The Girl On The Prom


Illustration of two women on prom Pic: Alamy

WRITTEN BY VALERIE BOWES

Cliff was drawn to the mysterious woman who appeared in all his pictures

The photographs were selling well. Most of them had been collected and Cliff was just thinking about shutting up and going back to the darkroom, when a giggle of girls suddenly appeared at the kiosk window.

“There’s me! Goodness, what an absolute fright!”

“Ooh, Maise! Don’t you look a one!”

“Are you going to buy yours, Ruby?”

“Ooh, I’m not sure I should. You two look alright, but I look like the Wreck of the Hesperus.” Ruby winked saucily at Cliff. “You could have waited until I’d combed my hair!”

“You could’ve waited until she’d got out the way!” Maisie sniffed, indicating a figure behind her on the photograph.

“Sorry, Miss,” Cliff said, “but if I’d have waited, I wouldn’t have got such a good shot.”

“Yes, come on, Maise,” Ruby said, pulling out her purse. “It’s a lovely snap of you. He can’t stop everyone else from walking down the Prom while you have your picture taken.”

“She’s in yours as well,” the third girl pointed out, but Ruby was already handing over her fourpence.

“I ’spect she is. We were all together, weren’t we?”

They clattered off, cloche hats curving over bobbed hair and low-waisted frocks daringly showing off their knees. Cliff decided to call it a day. He still had all his film to develop.


Beaming faces swam into being. Cliff bent over the tray, watching the images appear through the fluid as if he’d called them up by magic. It was magic of a kind, he supposed, smiling at the image.

A person walking down the Prom hours before, captured in a small black box, to appear again in the red glow of his darkroom.

He kicked himself back into reality and bent with renewed concentration over the tray of developer. This was a fledgling business, and he couldn’t afford to make mistakes. People wouldn’t pay for a bad photograph.

It had been a splendid couple of weeks, though, he thought with satisfaction. Lovely June sunshine, plenty of folk happy to have their picture taken by the man from Seaside Snaps. Now the photos had to be washed, fixed, numbered and taken up to the booth on the Front to be collected. Cliff reached for the wooden tongs and began to transfer the prints to the washer.

How on earth had that girl managed to get in every single shot?

It took a while for it to penetrate his consciousness, but he gradually became aware that, just as she’d appeared in the pictures of Maisie and her friends, the same figure was in the background of his shots time and again. A young woman, sometimes walking towards him, sometimes away, but as he took print after print from the drier, she was always there.

Bother.

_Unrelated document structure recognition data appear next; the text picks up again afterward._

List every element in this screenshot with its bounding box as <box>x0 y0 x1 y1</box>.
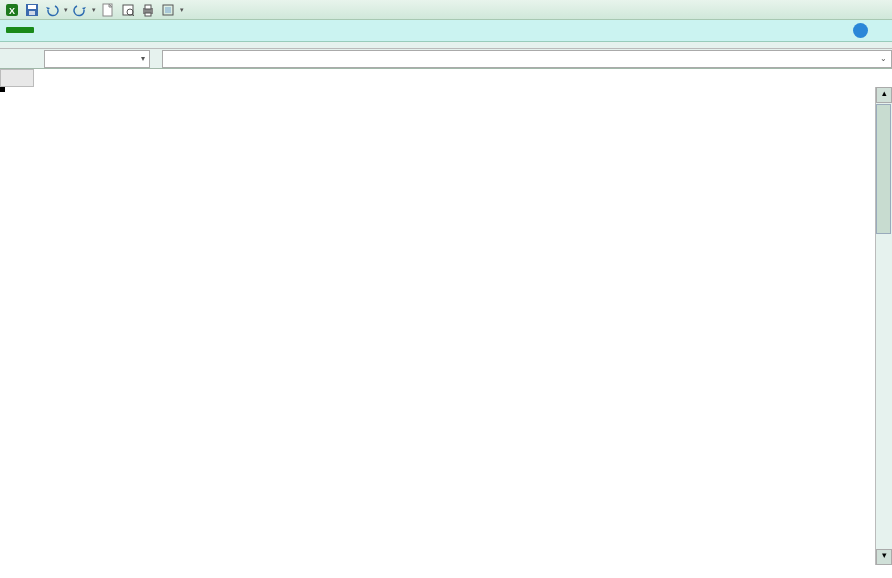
svg-text:X: X <box>9 6 15 16</box>
redo-icon[interactable] <box>72 2 88 18</box>
qat-customize-icon[interactable]: ▾ <box>180 6 184 14</box>
tab-formulas[interactable] <box>118 28 146 34</box>
tab-review[interactable] <box>174 28 202 34</box>
save-icon[interactable] <box>24 2 40 18</box>
scroll-up-icon[interactable]: ▴ <box>876 87 892 103</box>
tab-view[interactable] <box>202 28 230 34</box>
tab-data[interactable] <box>146 28 174 34</box>
help-icon[interactable] <box>853 23 868 38</box>
touch-mode-icon[interactable] <box>160 2 176 18</box>
undo-dropdown-icon[interactable]: ▾ <box>64 6 68 14</box>
vertical-scrollbar[interactable]: ▴ ▾ <box>875 87 892 565</box>
name-box[interactable]: ▾ <box>44 50 150 68</box>
redo-dropdown-icon[interactable]: ▾ <box>92 6 96 14</box>
quick-print-icon[interactable] <box>140 2 156 18</box>
svg-line-8 <box>132 14 134 16</box>
fill-handle[interactable] <box>0 87 5 92</box>
svg-rect-11 <box>145 13 151 16</box>
scroll-thumb[interactable] <box>876 104 891 234</box>
tab-home[interactable] <box>34 28 62 34</box>
svg-rect-10 <box>145 5 151 9</box>
print-preview-icon[interactable] <box>120 2 136 18</box>
scroll-down-icon[interactable]: ▾ <box>876 549 892 565</box>
svg-rect-4 <box>29 11 35 15</box>
quick-access-toolbar: X ▾ ▾ ▾ <box>4 2 184 18</box>
tab-developer[interactable] <box>230 28 258 34</box>
ribbon-tabs <box>0 20 892 42</box>
new-icon[interactable] <box>100 2 116 18</box>
undo-icon[interactable] <box>44 2 60 18</box>
name-box-dropdown-icon[interactable]: ▾ <box>141 54 145 63</box>
formula-input[interactable] <box>162 50 876 68</box>
formula-expand-icon[interactable]: ⌄ <box>876 50 892 68</box>
tab-addins[interactable] <box>258 28 286 34</box>
tab-page-layout[interactable] <box>90 28 118 34</box>
svg-rect-13 <box>165 7 171 13</box>
ribbon-collapsed-strip <box>0 42 892 49</box>
formula-bar: ▾ ⌄ <box>0 49 892 69</box>
title-bar: X ▾ ▾ ▾ <box>0 0 892 20</box>
excel-icon[interactable]: X <box>4 2 20 18</box>
select-all-corner[interactable] <box>0 69 34 87</box>
tab-insert[interactable] <box>62 28 90 34</box>
tab-file[interactable] <box>6 27 34 33</box>
worksheet-grid[interactable]: ▴ ▾ <box>0 69 892 565</box>
svg-rect-3 <box>28 5 36 9</box>
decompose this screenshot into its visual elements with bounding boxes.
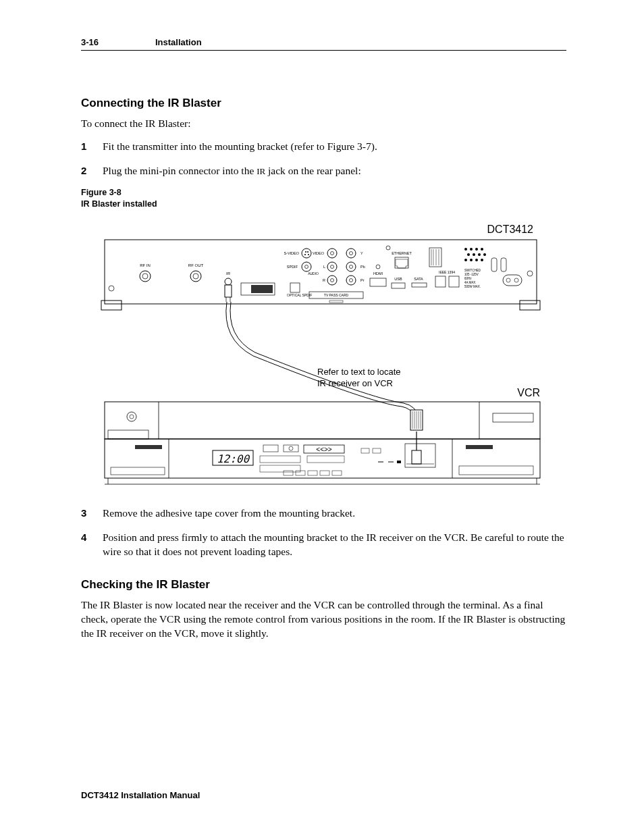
svg-rect-104 <box>412 450 421 464</box>
svg-rect-100 <box>308 471 317 475</box>
step-number: 2 <box>81 163 103 178</box>
svg-rect-45 <box>435 276 446 287</box>
svg-rect-101 <box>320 471 329 475</box>
svg-point-24 <box>327 262 337 271</box>
svg-point-50 <box>481 248 483 251</box>
pb-label: Pb <box>360 265 365 269</box>
tvpass-label: TV PASS CARD <box>324 293 349 297</box>
figure-ir-blaster: DCT3412 RF IN RF OUT IR <box>81 221 566 491</box>
svg-rect-84 <box>111 467 165 475</box>
annotation-line2: IR receiver on VCR <box>317 378 393 388</box>
svg-point-6 <box>140 271 151 282</box>
figure-number: Figure 3-8 <box>81 188 122 197</box>
svg-point-13 <box>302 249 311 258</box>
svg-point-29 <box>331 279 334 282</box>
step-text: Plug the mini-pin connector into the IR … <box>103 163 361 178</box>
power-label: SWITCHED 105 -125V 60Hz 4A MAX. 500W MAX… <box>464 269 481 288</box>
svg-point-55 <box>464 259 467 261</box>
svg-point-5 <box>386 246 390 250</box>
svg-rect-37 <box>395 257 408 268</box>
svg-point-23 <box>305 265 308 269</box>
svg-text:<<>>: <<>> <box>316 446 332 453</box>
svg-point-8 <box>190 271 201 282</box>
vcr-label: VCR <box>517 387 540 398</box>
svg-point-18 <box>327 249 337 258</box>
svg-rect-96 <box>361 448 369 453</box>
vcr-time: 12:00 <box>217 452 250 465</box>
svg-point-7 <box>142 273 148 279</box>
device-label: DCT3412 <box>487 224 534 235</box>
svg-rect-40 <box>429 248 441 267</box>
svg-point-9 <box>193 273 198 279</box>
sata-label: SATA <box>414 277 423 281</box>
svg-rect-64 <box>225 285 232 297</box>
svg-rect-73 <box>493 413 533 422</box>
svg-rect-72 <box>108 430 149 439</box>
heading-connecting: Connecting the IR Blaster <box>81 97 566 110</box>
svg-point-20 <box>346 249 356 258</box>
step-text: Fit the transmitter into the mounting br… <box>103 139 377 154</box>
hdmi-label: HDMI <box>373 271 383 276</box>
y-label: Y <box>360 251 363 255</box>
svg-rect-61 <box>503 275 522 286</box>
r-label: R <box>323 278 325 282</box>
step-2-sc: IR <box>257 166 265 176</box>
intro-text: To connect the IR Blaster: <box>81 117 566 131</box>
steps-list-2: 3 Remove the adhesive tape cover from th… <box>81 506 566 559</box>
ir-label: IR <box>226 271 231 276</box>
svg-rect-46 <box>449 276 459 287</box>
rf-out-label: RF OUT <box>188 263 204 267</box>
optical-label: OPTICAL SPDIF <box>287 293 312 297</box>
step-number: 1 <box>81 139 103 154</box>
svideo-label: S-VIDEO <box>284 251 299 255</box>
svg-point-51 <box>467 253 470 256</box>
checking-body: The IR Blaster is now located near the r… <box>81 598 566 641</box>
svg-rect-85 <box>466 445 493 449</box>
svg-rect-95 <box>307 456 344 463</box>
svg-point-27 <box>350 265 353 269</box>
svg-point-35 <box>376 265 380 269</box>
step-number: 4 <box>81 530 103 559</box>
step-2-after: jack on the rear panel: <box>265 165 361 176</box>
section-label: Installation <box>155 37 202 47</box>
svg-rect-36 <box>370 278 386 286</box>
svg-rect-67 <box>105 402 540 439</box>
svg-point-47 <box>464 248 467 251</box>
svg-rect-94 <box>260 465 300 472</box>
ieee-label: IEEE 1394 <box>439 270 455 274</box>
svg-rect-97 <box>373 448 381 453</box>
svg-rect-86 <box>459 466 533 475</box>
svg-rect-38 <box>392 283 405 288</box>
svg-point-28 <box>327 276 337 285</box>
svg-point-4 <box>527 271 533 276</box>
l-label: L <box>323 265 325 269</box>
svg-point-21 <box>350 252 353 255</box>
svg-rect-93 <box>260 456 300 463</box>
step-text: Position and press firmly to attach the … <box>103 530 566 559</box>
usb-label: USB <box>394 277 402 281</box>
svg-rect-32 <box>290 283 300 292</box>
svg-rect-108 <box>397 461 401 463</box>
figure-caption: Figure 3-8 IR Blaster installed <box>81 187 566 210</box>
spdif-label: SPDIF <box>287 265 298 269</box>
step-text: Remove the adhesive tape cover from the … <box>103 506 355 521</box>
svg-point-53 <box>478 253 481 256</box>
svg-point-3 <box>109 286 114 291</box>
svg-point-19 <box>331 252 334 255</box>
svg-rect-59 <box>491 258 497 271</box>
svg-point-26 <box>346 262 356 271</box>
svg-point-54 <box>483 253 486 256</box>
figure-title: IR Blaster installed <box>81 199 157 209</box>
annotation-line1: Refer to text to locate <box>317 367 401 377</box>
svg-point-49 <box>475 248 478 251</box>
svg-point-10 <box>225 278 232 285</box>
svg-point-48 <box>470 248 473 251</box>
rf-in-label: RF IN <box>140 263 151 267</box>
svg-rect-88 <box>263 445 278 452</box>
svg-point-14 <box>305 251 306 253</box>
svg-point-17 <box>308 254 309 255</box>
vcr-unit: 12:00 <<>> <box>105 402 540 478</box>
step-1: 1 Fit the transmitter into the mounting … <box>81 139 566 154</box>
pr-label: Pr <box>360 278 365 282</box>
step-number: 3 <box>81 506 103 521</box>
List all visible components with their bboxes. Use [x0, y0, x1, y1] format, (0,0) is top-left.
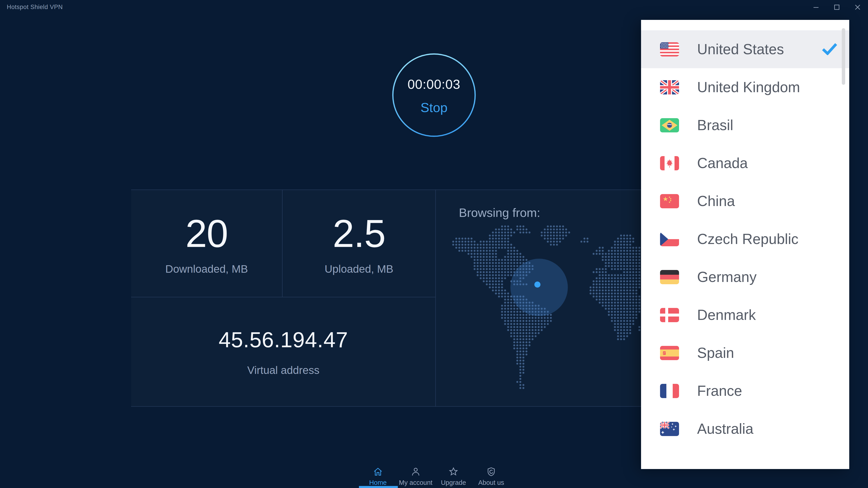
nav-item-home[interactable]: Home: [359, 466, 397, 486]
checkmark-icon: [822, 42, 837, 56]
virtual-address-label: Virtual address: [247, 364, 319, 377]
downloaded-label: Downloaded, MB: [165, 263, 248, 275]
country-row-denmark[interactable]: Denmark: [641, 296, 849, 334]
home-icon: [372, 466, 383, 477]
country-row-spain[interactable]: Spain: [641, 334, 849, 372]
location-highlight-circle: [510, 259, 568, 316]
country-name: China: [697, 193, 735, 209]
country-row-brasil[interactable]: Brasil: [641, 106, 849, 144]
country-name: Australia: [697, 420, 753, 437]
nav-label: My account: [399, 479, 432, 486]
location-marker-dot: [534, 282, 540, 288]
country-name: France: [697, 383, 742, 399]
panel-scrollbar[interactable]: [842, 28, 845, 85]
uploaded-label: Uploaded, MB: [324, 263, 393, 275]
country-list: United States United Kingdom Brasil Cana…: [641, 30, 849, 448]
shield-icon: [486, 466, 497, 477]
downloaded-value: 20: [185, 214, 228, 253]
nav-item-upgrade[interactable]: Upgrade: [434, 466, 473, 486]
close-button[interactable]: [847, 0, 868, 14]
user-icon: [410, 466, 421, 477]
country-name: Canada: [697, 155, 748, 171]
country-name: Germany: [697, 269, 756, 285]
country-row-china[interactable]: China: [641, 182, 849, 220]
elapsed-time: 00:00:03: [408, 76, 460, 92]
country-row-australia[interactable]: Australia: [641, 410, 849, 448]
close-icon: [854, 3, 862, 11]
ca-flag-icon: [660, 156, 679, 170]
nav-item-about-us[interactable]: About us: [472, 466, 510, 486]
fr-flag-icon: [660, 384, 679, 398]
minimize-button[interactable]: [806, 0, 827, 14]
country-name: Denmark: [697, 306, 756, 323]
country-row-united-states[interactable]: United States: [641, 30, 849, 68]
minimize-icon: [812, 3, 820, 11]
active-tab-underline: [359, 486, 398, 488]
es-flag-icon: [660, 346, 679, 360]
country-name: United States: [697, 41, 784, 58]
downloaded-stat: 20 Downloaded, MB: [131, 190, 282, 297]
country-row-canada[interactable]: Canada: [641, 144, 849, 182]
country-name: United Kingdom: [697, 79, 800, 96]
app-window: Hotspot Shield VPN 00:00:03 Stop: [0, 0, 868, 488]
stop-button[interactable]: Stop: [421, 100, 447, 115]
country-row-united-kingdom[interactable]: United Kingdom: [641, 68, 849, 106]
country-row-germany[interactable]: Germany: [641, 258, 849, 296]
maximize-icon: [833, 3, 841, 11]
browsing-from-title: Browsing from:: [459, 205, 540, 220]
connection-timer-circle[interactable]: 00:00:03 Stop: [392, 53, 476, 138]
dk-flag-icon: [660, 308, 679, 322]
country-row-czech-republic[interactable]: Czech Republic: [641, 220, 849, 258]
gb-flag-icon: [660, 80, 679, 94]
maximize-button[interactable]: [827, 0, 847, 14]
br-flag-icon: [660, 118, 679, 132]
nav-label: About us: [478, 479, 504, 486]
country-name: Czech Republic: [697, 231, 798, 248]
uploaded-stat: 2.5 Uploaded, MB: [283, 190, 435, 297]
window-controls: [806, 0, 868, 14]
virtual-address-stat: 45.56.194.47 Virtual address: [131, 297, 436, 406]
window-title: Hotspot Shield VPN: [7, 4, 63, 11]
country-row-france[interactable]: France: [641, 372, 849, 410]
cn-flag-icon: [660, 194, 679, 208]
star-icon: [448, 466, 459, 477]
divider-bottom: [131, 406, 641, 407]
cz-flag-icon: [660, 232, 679, 246]
nav-label: Upgrade: [441, 479, 466, 486]
nav-label: Home: [369, 479, 386, 486]
de-flag-icon: [660, 270, 679, 284]
us-flag-icon: [660, 42, 679, 57]
country-name: Spain: [697, 345, 734, 361]
virtual-address-value: 45.56.194.47: [219, 327, 348, 352]
country-name: Brasil: [697, 117, 733, 133]
au-flag-icon: [660, 422, 679, 436]
server-location-panel: United States United Kingdom Brasil Cana…: [641, 20, 849, 469]
uploaded-value: 2.5: [333, 214, 385, 253]
nav-item-my-account[interactable]: My account: [397, 466, 435, 486]
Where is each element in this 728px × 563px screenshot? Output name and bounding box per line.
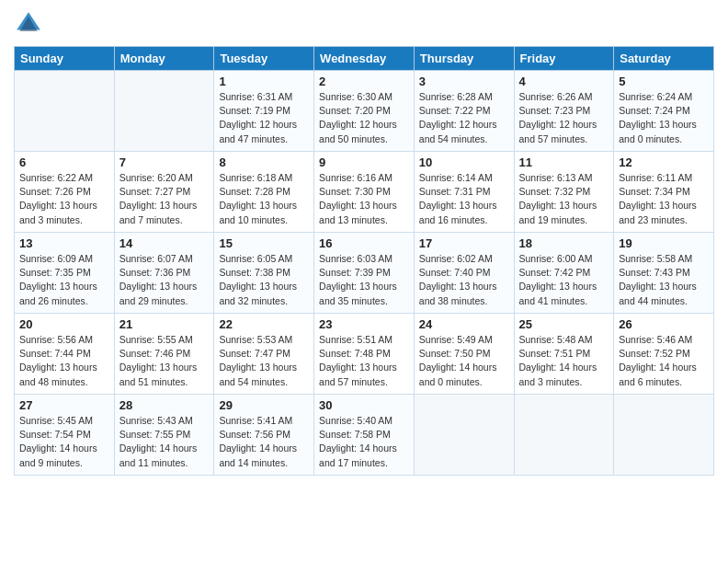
day-number: 13 [19, 236, 109, 250]
day-info: Sunrise: 5:45 AM Sunset: 7:54 PM Dayligh… [19, 414, 109, 470]
day-info: Sunrise: 6:02 AM Sunset: 7:40 PM Dayligh… [419, 252, 509, 308]
day-info: Sunrise: 6:31 AM Sunset: 7:19 PM Dayligh… [219, 90, 309, 146]
day-cell: 24Sunrise: 5:49 AM Sunset: 7:50 PM Dayli… [414, 314, 514, 395]
day-info: Sunrise: 6:05 AM Sunset: 7:38 PM Dayligh… [219, 252, 309, 308]
day-cell: 20Sunrise: 5:56 AM Sunset: 7:44 PM Dayli… [15, 314, 115, 395]
day-info: Sunrise: 6:22 AM Sunset: 7:26 PM Dayligh… [19, 171, 109, 227]
day-cell: 7Sunrise: 6:20 AM Sunset: 7:27 PM Daylig… [114, 152, 214, 233]
day-info: Sunrise: 6:00 AM Sunset: 7:42 PM Dayligh… [519, 252, 609, 308]
day-cell: 13Sunrise: 6:09 AM Sunset: 7:35 PM Dayli… [15, 233, 115, 314]
col-header-tuesday: Tuesday [214, 47, 314, 71]
week-row-3: 13Sunrise: 6:09 AM Sunset: 7:35 PM Dayli… [15, 233, 714, 314]
day-info: Sunrise: 6:14 AM Sunset: 7:31 PM Dayligh… [419, 171, 509, 227]
day-cell: 30Sunrise: 5:40 AM Sunset: 7:58 PM Dayli… [314, 395, 415, 476]
day-cell: 18Sunrise: 6:00 AM Sunset: 7:42 PM Dayli… [514, 233, 614, 314]
header [14, 9, 714, 39]
col-header-thursday: Thursday [414, 47, 514, 71]
day-cell: 25Sunrise: 5:48 AM Sunset: 7:51 PM Dayli… [514, 314, 614, 395]
col-header-friday: Friday [514, 47, 614, 71]
day-number: 6 [19, 155, 109, 169]
day-cell: 23Sunrise: 5:51 AM Sunset: 7:48 PM Dayli… [314, 314, 415, 395]
day-info: Sunrise: 5:53 AM Sunset: 7:47 PM Dayligh… [219, 333, 309, 389]
day-info: Sunrise: 5:58 AM Sunset: 7:43 PM Dayligh… [619, 252, 709, 308]
day-cell: 14Sunrise: 6:07 AM Sunset: 7:36 PM Dayli… [114, 233, 214, 314]
day-number: 24 [419, 317, 509, 331]
day-info: Sunrise: 6:18 AM Sunset: 7:28 PM Dayligh… [219, 171, 309, 227]
day-info: Sunrise: 6:16 AM Sunset: 7:30 PM Dayligh… [319, 171, 409, 227]
day-info: Sunrise: 6:13 AM Sunset: 7:32 PM Dayligh… [519, 171, 609, 227]
day-info: Sunrise: 5:51 AM Sunset: 7:48 PM Dayligh… [319, 333, 409, 389]
day-cell: 2Sunrise: 6:30 AM Sunset: 7:20 PM Daylig… [314, 71, 415, 152]
day-number: 11 [519, 155, 609, 169]
day-number: 19 [619, 236, 709, 250]
col-header-saturday: Saturday [614, 47, 714, 71]
day-cell: 22Sunrise: 5:53 AM Sunset: 7:47 PM Dayli… [214, 314, 314, 395]
day-cell: 12Sunrise: 6:11 AM Sunset: 7:34 PM Dayli… [614, 152, 714, 233]
day-info: Sunrise: 6:20 AM Sunset: 7:27 PM Dayligh… [119, 171, 210, 227]
day-info: Sunrise: 6:26 AM Sunset: 7:23 PM Dayligh… [519, 90, 609, 146]
day-cell: 11Sunrise: 6:13 AM Sunset: 7:32 PM Dayli… [514, 152, 614, 233]
day-info: Sunrise: 6:28 AM Sunset: 7:22 PM Dayligh… [419, 90, 509, 146]
day-cell [15, 71, 115, 152]
day-number: 20 [19, 317, 109, 331]
logo [14, 9, 47, 39]
day-cell: 8Sunrise: 6:18 AM Sunset: 7:28 PM Daylig… [214, 152, 314, 233]
day-cell [114, 71, 214, 152]
week-row-4: 20Sunrise: 5:56 AM Sunset: 7:44 PM Dayli… [15, 314, 714, 395]
day-info: Sunrise: 5:46 AM Sunset: 7:52 PM Dayligh… [619, 333, 709, 389]
day-info: Sunrise: 5:48 AM Sunset: 7:51 PM Dayligh… [519, 333, 609, 389]
day-cell: 27Sunrise: 5:45 AM Sunset: 7:54 PM Dayli… [15, 395, 115, 476]
day-info: Sunrise: 6:30 AM Sunset: 7:20 PM Dayligh… [319, 90, 409, 146]
day-cell: 26Sunrise: 5:46 AM Sunset: 7:52 PM Dayli… [614, 314, 714, 395]
day-number: 28 [119, 398, 210, 412]
day-number: 29 [219, 398, 309, 412]
day-cell: 17Sunrise: 6:02 AM Sunset: 7:40 PM Dayli… [414, 233, 514, 314]
week-row-5: 27Sunrise: 5:45 AM Sunset: 7:54 PM Dayli… [15, 395, 714, 476]
day-cell: 28Sunrise: 5:43 AM Sunset: 7:55 PM Dayli… [114, 395, 214, 476]
day-cell: 6Sunrise: 6:22 AM Sunset: 7:26 PM Daylig… [15, 152, 115, 233]
day-number: 21 [119, 317, 210, 331]
col-header-monday: Monday [114, 47, 214, 71]
day-number: 8 [219, 155, 309, 169]
day-info: Sunrise: 6:09 AM Sunset: 7:35 PM Dayligh… [19, 252, 109, 308]
day-info: Sunrise: 5:40 AM Sunset: 7:58 PM Dayligh… [319, 414, 409, 470]
week-row-2: 6Sunrise: 6:22 AM Sunset: 7:26 PM Daylig… [15, 152, 714, 233]
col-header-sunday: Sunday [15, 47, 115, 71]
day-cell: 16Sunrise: 6:03 AM Sunset: 7:39 PM Dayli… [314, 233, 415, 314]
day-cell: 10Sunrise: 6:14 AM Sunset: 7:31 PM Dayli… [414, 152, 514, 233]
day-number: 17 [419, 236, 509, 250]
day-cell: 19Sunrise: 5:58 AM Sunset: 7:43 PM Dayli… [614, 233, 714, 314]
day-info: Sunrise: 6:24 AM Sunset: 7:24 PM Dayligh… [619, 90, 709, 146]
calendar-table: SundayMondayTuesdayWednesdayThursdayFrid… [14, 46, 714, 476]
day-number: 18 [519, 236, 609, 250]
day-number: 15 [219, 236, 309, 250]
day-number: 1 [219, 75, 309, 88]
day-number: 5 [619, 75, 709, 88]
week-row-1: 1Sunrise: 6:31 AM Sunset: 7:19 PM Daylig… [15, 71, 714, 152]
day-number: 12 [619, 155, 709, 169]
day-number: 10 [419, 155, 509, 169]
day-cell: 15Sunrise: 6:05 AM Sunset: 7:38 PM Dayli… [214, 233, 314, 314]
day-cell: 5Sunrise: 6:24 AM Sunset: 7:24 PM Daylig… [614, 71, 714, 152]
day-info: Sunrise: 6:03 AM Sunset: 7:39 PM Dayligh… [319, 252, 409, 308]
day-number: 4 [519, 75, 609, 88]
day-info: Sunrise: 5:49 AM Sunset: 7:50 PM Dayligh… [419, 333, 509, 389]
day-info: Sunrise: 6:07 AM Sunset: 7:36 PM Dayligh… [119, 252, 210, 308]
col-header-wednesday: Wednesday [314, 47, 415, 71]
page-container: SundayMondayTuesdayWednesdayThursdayFrid… [0, 0, 728, 485]
day-number: 16 [319, 236, 409, 250]
day-info: Sunrise: 5:56 AM Sunset: 7:44 PM Dayligh… [19, 333, 109, 389]
day-cell: 29Sunrise: 5:41 AM Sunset: 7:56 PM Dayli… [214, 395, 314, 476]
logo-icon [14, 9, 43, 39]
day-number: 2 [319, 75, 409, 88]
day-cell: 1Sunrise: 6:31 AM Sunset: 7:19 PM Daylig… [214, 71, 314, 152]
day-number: 14 [119, 236, 210, 250]
day-number: 9 [319, 155, 409, 169]
day-info: Sunrise: 5:55 AM Sunset: 7:46 PM Dayligh… [119, 333, 210, 389]
day-number: 25 [519, 317, 609, 331]
day-number: 23 [319, 317, 409, 331]
day-info: Sunrise: 6:11 AM Sunset: 7:34 PM Dayligh… [619, 171, 709, 227]
day-number: 7 [119, 155, 210, 169]
day-cell: 9Sunrise: 6:16 AM Sunset: 7:30 PM Daylig… [314, 152, 415, 233]
day-cell: 4Sunrise: 6:26 AM Sunset: 7:23 PM Daylig… [514, 71, 614, 152]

Folk didn’t want strangers in their photographs, although it was inevitable when the Prom was crowded. He hoped people would be as understanding as Ruby.

Given the crowds of day-trippers on the Prom, how on earth had that girl managed to get in every single shot? Especially when he had no recollection of seeing her. Puzzled and more than a little disturbed, Cliff finally locked up and went home.


Business was brisk the next day. If it carried on like this, he’d be able to afford an assistant to look after the kiosk while he went out with the camera and developed the films. More photos for folk to buy, plus offering a quicker service. Maybe he could charge sixpence, or even a shilling for the bigger size.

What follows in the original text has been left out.